EP by Naser Mestarihi
- Released: 31 December 2010
- Recorded: Doha, Qatar, December 2009–January 2010
- Genre: Heavy metal, hard rock
- Length: 26:12
- Language: English
- Label: Interscope Digital Distribution
- Producer: Bader Al Sada & Naser Mestarihi (co-producer)

Naser Mestarihi chronology
|  | Naser Mestarihi EP (2010) | 1987 (2013) |

Singles from Naser Mestarihi EP
- "Phoenix"; "Salvation";

= Naser Mestarihi EP =

Naser Mestarihi EP is the debut EP of Doha based heavy metal/hard rock guitarist Naser Mestarihi. The release of the album marked the first official release of a rock album out of Qatar.

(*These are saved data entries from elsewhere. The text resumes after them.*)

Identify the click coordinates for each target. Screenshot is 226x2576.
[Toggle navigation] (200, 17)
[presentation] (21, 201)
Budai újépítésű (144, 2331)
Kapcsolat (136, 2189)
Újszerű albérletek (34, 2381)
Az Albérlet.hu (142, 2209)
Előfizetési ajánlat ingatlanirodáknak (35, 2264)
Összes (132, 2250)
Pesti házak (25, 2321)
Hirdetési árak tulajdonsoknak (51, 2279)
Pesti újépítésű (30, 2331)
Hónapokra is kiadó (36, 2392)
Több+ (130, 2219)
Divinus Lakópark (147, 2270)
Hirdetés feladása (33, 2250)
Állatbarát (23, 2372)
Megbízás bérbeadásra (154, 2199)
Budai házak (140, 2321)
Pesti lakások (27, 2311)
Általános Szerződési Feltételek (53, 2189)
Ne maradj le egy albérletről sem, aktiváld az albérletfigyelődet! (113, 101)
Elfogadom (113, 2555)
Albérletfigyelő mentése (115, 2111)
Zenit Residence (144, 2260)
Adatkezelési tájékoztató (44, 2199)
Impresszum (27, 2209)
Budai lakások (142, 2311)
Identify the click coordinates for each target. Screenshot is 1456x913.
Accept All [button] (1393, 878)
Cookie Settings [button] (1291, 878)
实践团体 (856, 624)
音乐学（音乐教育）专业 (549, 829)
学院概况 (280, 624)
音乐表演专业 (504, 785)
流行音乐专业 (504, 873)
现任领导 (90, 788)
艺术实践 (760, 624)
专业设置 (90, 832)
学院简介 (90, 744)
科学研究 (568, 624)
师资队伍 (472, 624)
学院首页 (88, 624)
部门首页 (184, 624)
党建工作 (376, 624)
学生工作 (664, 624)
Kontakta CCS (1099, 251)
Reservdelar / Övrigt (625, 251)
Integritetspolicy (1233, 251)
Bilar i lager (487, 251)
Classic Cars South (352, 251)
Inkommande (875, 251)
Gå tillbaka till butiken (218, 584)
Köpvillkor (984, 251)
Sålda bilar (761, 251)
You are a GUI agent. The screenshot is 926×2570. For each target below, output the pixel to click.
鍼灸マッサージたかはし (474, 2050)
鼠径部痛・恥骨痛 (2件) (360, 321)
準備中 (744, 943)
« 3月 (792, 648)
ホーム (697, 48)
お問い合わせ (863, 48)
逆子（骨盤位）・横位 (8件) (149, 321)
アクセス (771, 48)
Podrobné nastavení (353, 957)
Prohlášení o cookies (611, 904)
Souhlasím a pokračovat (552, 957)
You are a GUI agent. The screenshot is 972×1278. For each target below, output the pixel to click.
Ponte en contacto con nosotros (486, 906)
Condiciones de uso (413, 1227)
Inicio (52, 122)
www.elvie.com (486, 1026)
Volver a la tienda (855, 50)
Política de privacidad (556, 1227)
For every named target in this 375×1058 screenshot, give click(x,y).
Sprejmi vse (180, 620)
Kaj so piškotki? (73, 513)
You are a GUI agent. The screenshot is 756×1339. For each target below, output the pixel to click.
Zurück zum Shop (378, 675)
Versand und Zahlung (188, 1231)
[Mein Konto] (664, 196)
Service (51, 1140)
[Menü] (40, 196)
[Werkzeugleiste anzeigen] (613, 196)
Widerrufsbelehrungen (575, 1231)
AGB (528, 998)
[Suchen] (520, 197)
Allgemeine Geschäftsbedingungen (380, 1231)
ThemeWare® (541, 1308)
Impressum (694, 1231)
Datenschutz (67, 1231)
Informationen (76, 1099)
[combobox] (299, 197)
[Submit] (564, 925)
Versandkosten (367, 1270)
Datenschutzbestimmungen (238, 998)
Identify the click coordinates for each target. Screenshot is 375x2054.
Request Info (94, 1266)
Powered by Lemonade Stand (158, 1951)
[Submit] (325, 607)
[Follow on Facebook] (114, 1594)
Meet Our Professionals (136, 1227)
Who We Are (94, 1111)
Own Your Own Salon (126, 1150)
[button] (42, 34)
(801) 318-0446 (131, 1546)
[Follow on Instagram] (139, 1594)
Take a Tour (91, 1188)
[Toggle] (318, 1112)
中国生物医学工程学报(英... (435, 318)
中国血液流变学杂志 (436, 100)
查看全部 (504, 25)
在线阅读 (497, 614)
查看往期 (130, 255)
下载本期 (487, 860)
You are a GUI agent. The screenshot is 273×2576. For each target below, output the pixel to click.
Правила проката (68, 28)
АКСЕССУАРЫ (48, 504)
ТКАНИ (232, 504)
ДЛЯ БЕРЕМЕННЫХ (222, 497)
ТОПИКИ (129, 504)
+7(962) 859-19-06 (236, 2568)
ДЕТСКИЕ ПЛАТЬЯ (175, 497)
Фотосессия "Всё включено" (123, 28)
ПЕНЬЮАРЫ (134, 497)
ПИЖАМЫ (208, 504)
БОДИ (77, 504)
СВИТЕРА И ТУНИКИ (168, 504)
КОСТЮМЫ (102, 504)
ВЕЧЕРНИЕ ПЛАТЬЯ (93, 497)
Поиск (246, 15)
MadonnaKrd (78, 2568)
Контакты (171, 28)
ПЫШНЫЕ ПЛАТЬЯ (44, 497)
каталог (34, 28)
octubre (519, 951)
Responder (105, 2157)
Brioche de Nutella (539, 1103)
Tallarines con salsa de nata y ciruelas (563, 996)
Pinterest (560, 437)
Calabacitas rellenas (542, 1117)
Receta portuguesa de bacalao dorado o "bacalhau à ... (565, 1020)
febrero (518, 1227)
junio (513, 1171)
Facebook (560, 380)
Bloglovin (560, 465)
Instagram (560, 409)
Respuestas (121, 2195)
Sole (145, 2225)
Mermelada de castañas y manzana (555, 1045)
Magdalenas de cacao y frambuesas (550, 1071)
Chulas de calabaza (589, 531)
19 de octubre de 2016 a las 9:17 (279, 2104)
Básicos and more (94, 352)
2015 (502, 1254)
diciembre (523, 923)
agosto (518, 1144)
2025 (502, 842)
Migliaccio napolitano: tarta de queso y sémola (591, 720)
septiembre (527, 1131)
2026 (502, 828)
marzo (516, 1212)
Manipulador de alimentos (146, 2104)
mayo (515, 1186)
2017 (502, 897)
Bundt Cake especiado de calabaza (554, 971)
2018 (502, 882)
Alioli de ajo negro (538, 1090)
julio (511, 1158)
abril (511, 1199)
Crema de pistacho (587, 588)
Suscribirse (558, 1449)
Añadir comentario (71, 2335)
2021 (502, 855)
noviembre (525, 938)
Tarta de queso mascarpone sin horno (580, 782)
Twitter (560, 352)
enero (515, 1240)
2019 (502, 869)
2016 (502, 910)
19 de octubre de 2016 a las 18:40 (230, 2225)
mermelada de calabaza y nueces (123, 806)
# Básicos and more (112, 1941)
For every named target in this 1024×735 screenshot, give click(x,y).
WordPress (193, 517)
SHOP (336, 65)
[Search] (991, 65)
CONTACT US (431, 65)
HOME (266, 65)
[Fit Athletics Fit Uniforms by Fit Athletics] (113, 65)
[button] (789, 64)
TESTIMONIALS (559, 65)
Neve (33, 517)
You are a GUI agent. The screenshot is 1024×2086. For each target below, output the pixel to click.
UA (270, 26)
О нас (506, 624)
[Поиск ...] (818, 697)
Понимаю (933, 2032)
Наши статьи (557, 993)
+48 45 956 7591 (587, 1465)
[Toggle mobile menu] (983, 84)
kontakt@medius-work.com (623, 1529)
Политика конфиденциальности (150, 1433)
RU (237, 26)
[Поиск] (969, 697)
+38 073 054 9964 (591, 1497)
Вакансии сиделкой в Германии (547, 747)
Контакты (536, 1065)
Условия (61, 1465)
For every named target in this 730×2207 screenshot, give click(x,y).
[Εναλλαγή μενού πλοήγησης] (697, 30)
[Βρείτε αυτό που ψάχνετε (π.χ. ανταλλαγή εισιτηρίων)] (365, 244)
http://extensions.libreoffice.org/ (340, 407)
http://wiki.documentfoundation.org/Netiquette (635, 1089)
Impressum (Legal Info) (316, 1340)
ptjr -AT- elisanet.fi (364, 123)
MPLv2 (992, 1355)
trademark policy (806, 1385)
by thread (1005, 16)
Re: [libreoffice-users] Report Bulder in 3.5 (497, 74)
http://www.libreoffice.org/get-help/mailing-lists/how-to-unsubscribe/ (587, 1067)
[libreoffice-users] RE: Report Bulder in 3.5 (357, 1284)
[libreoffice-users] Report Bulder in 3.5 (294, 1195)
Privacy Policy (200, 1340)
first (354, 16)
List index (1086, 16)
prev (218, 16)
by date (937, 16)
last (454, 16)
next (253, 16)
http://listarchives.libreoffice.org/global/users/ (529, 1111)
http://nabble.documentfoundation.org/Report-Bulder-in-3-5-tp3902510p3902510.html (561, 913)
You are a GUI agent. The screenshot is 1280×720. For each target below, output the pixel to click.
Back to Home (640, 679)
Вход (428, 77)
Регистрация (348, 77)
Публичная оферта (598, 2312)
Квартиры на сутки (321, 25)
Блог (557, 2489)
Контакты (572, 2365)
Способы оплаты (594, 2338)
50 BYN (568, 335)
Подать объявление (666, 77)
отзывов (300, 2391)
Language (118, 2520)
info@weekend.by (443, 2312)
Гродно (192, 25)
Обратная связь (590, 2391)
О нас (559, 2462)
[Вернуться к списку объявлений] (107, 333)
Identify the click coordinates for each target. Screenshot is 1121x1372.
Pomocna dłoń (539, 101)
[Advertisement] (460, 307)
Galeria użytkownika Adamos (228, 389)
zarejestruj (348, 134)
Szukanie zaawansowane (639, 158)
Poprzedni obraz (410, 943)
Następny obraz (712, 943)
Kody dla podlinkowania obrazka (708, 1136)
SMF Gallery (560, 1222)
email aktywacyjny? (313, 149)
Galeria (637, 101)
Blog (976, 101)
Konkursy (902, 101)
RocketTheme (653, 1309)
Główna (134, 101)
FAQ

All the lyrics and music on the album were written by Mestarihi, who also plays all the instruments with the exception of the drums.

Professional ratings
Review scores
| Source | Rating |
| Rolling Stone | Star Half star |
| Sur la Terre | Star |

== Music ==
Mestarihi has described the album as a "cathartic output which helps people deal with difficult issues." Most of the lyrics and subject themes on the album are introspective and deal with overcoming turmoil by conveying a positive and uplifting message.

==Track listing==

| No. | Title | Length |
|---|---|---|
| 1. | "Phoenix" | 6:17 |
| 2. | "Blazing Temple" | 6:00 |
| 3. | "Salvation" | 4:13 |
| 4. | "Astral Voyager" | 9:42 |
| Total length: |  | 26:12 |

== Release ==

The album was released on December 31, 2010. Upon its release, the album received positive critical reviews, with Rolling Stone magazine's Anthony McGregor describing it as a "Technically profficient [sic] EP". Additionally, it was hailed as a "huge sounding impressive debut." The album also received a positive review by Sur la Terre magazine in which Mestarihi's guitar playing was described as "guttural riffs threaded beautifully, if not maniacally, with the screeching whine of fast licks." In the same review his playing is described as "almost computerised-sounding builds that you can't help but double-back on and listen to over and over again."

== Personnel ==

- Naser Mestarihi - lead and backing vocals, lead guitars, rhythm guitars, acoustic guitars and bass guitar.
- Ateek Chima - drums

Production

- Bader Al Sada - Producer, engineer.
- Naser Mestarihi - Co-producer (musical arrangements).